The liberal paternalism is also tempered by sensitively depicting and developing the perspective of the refugees themselves. Unlike Miguel’s Idrissa, who remains virtually withdrawn and silent for most of Le Havre, Khaled and Mazdak discuss the hopes and futilities of their status, how to survive in their temporary home but are allowed some levity. “Should I smile or cry?” asks Khaled after Mazdak advises him that he shouldn’t look too happy or too sad for his supposed benefactors. Its a revealing conversation that interrogates how refugees should act or want to be seen by the settled populace that can only tolerate an image of the labelled individual, rather than empathise with the human being. Kaurismäki also uses this impassive style to emphasises the indifference, the waiting, the anxiety and trauma found within the Immigration Centre. The country-blues band (for Kaurismäki can’t help but punctuate his films with live music), who fluctuate in and out of the film with their irritatingly ironic songs, are contrasted with Khaled playing a tune on a buzuq for those in the dormitory: a small reminder of home, the familiar and the lost. Haji is really the convincing heart of this film, he brings across the sincerity, pain and humour in Khaled despite the stylised, mannered performances Kaurismäki clearly desires to get from his actors.
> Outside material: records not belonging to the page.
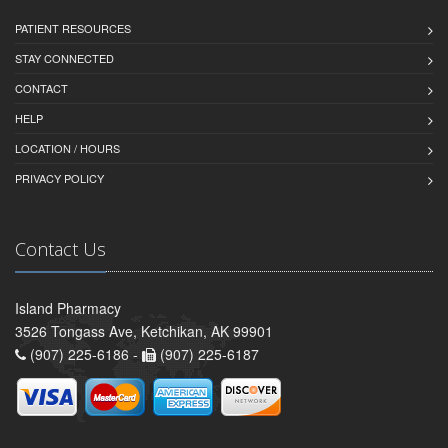
PATIENT RESOURCES
STAY CONNECTED
CONTACT
HELP
LOCATION / HOURS
PRIVACY POLICY
Contact Us
Island Pharmacy
3526 Tongass Ave, Ketchikan, AK 99901
(907) 225-6186 -
(907) 225-6187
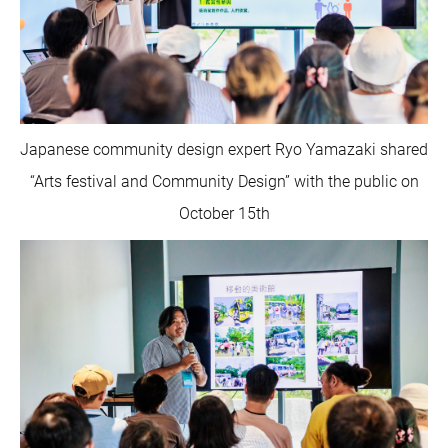
Japanese community design expert Ryo Yamazaki shared
“Arts festival and Community Design” with the public on
October 15th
One could ask whether such a stylistic response distances or demeans the seriousness and devastation of lives in the ongoing refugee crisis. However, Kaurismäki’s mundane style does have the paradoxical and peculiar advantage of undercutting a romanticisation of the tragic circumstances depicted and alluded to. In the hands of a lesser director, one perhaps more prone to sentimentality or self-righteousness (like Spielberg, Piccioni, Eastwood or Gibson), The Other Side of Hope could have been overwrought and portentous- losing sight of the issues for the sake of moralising or merely emoting. Kaurismäki takes a different but more interesting approach, albeit without grappling the deeper root causes of this crisis. The Other Side of Hope may not be for everybody, but perhaps more than most Western writers and directors today, Kaurismäki attempts to explore the nuances on both sides of this crisis while reinforcing the simple need for human decency, dignity and empathy in such a way that might perplex, even agitate, you in the cinema, but lingers to be considered long afterward.